The 2019 Conference About Happiness sealed the deal for me. It was as if I was meant to be there and to think, my sister just tagged me along. She was the one who needed to be in that type of conference for her work. It was a necessity for her, but for me, at that time I thought – What the heck did I get myself into? But then again, fate was unfolding for me. I had to accept it as it is because I deserve it.
I have not been happy for a very long time. And you guessed it right. I lost my baby boy, my mini Pincher Apollo. And at about the same time, my boyfriend since high school, left me for his co-worker. I know. It is sad. Apollo was my baby for the past five years and Gene, well, we have been together forever. It was the most painful moment of my life. And I thought I would not be able to survive it. Luckily, I am still breathing and the conference was one of the reasons why I am what and how I am right now.
Max Ehrmann said in his poem “Desiderata” and I could not forget it: (Quoted)

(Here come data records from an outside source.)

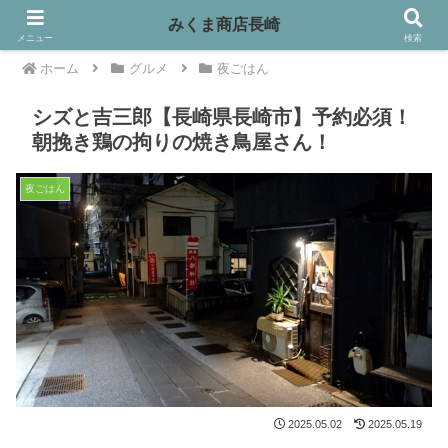
みくま商店長崎
メニュー
検索
ホーム
グルメ
夜ごはん
シズと吉三郎【長崎県長崎市】予約必須！
朝挽き鶏の拘りの焼き鳥屋さん！
夜ごはん
2025.05.02
2025.05.19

And whether or not it is clear to you, no doubt the universe is unfolding as it should. Therefore be at peace with God, whatever you conceive Him to be. And whatever your labors and aspirations, in the noisy confusion of life, keep peace in your soul. With all its sham, drudgery and broken dreams, it is still a beautiful world. Be cheerful. Strive to be happy.

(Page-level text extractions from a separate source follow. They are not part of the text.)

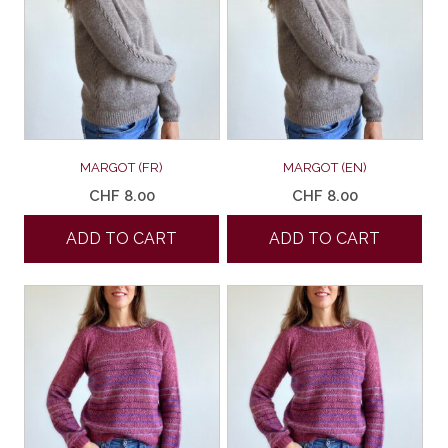
MARGOT (FR)
MARGOT (EN)
CHF
8.00
CHF
8.00
ADD TO CART
ADD TO CART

One of the participants in the conference whom I was on the same table with shared this to all of us. KEEP PEACE IN YOUR SOUL…. IT IS STILL A BEAUTIFUL WORLD. And I though, yeah, damn right it is! Why should I let Gene dictate my mood and my feelings? Why do I have to be very sad about Apollo all the time? Gene never saw my value and put me aside. So why would I dwell on that? Apollo, I know, he loved me very much and I should cling to that fact, that I had five wonderful years with my baby.
Be at peace with good. Strive to be happy. And what is happy? Waking up every morning, being able to breathe fresh air, going to a place of work which I love, having family and friends who are supportive, and so much more. Enough with the grief and start to look at things brightly.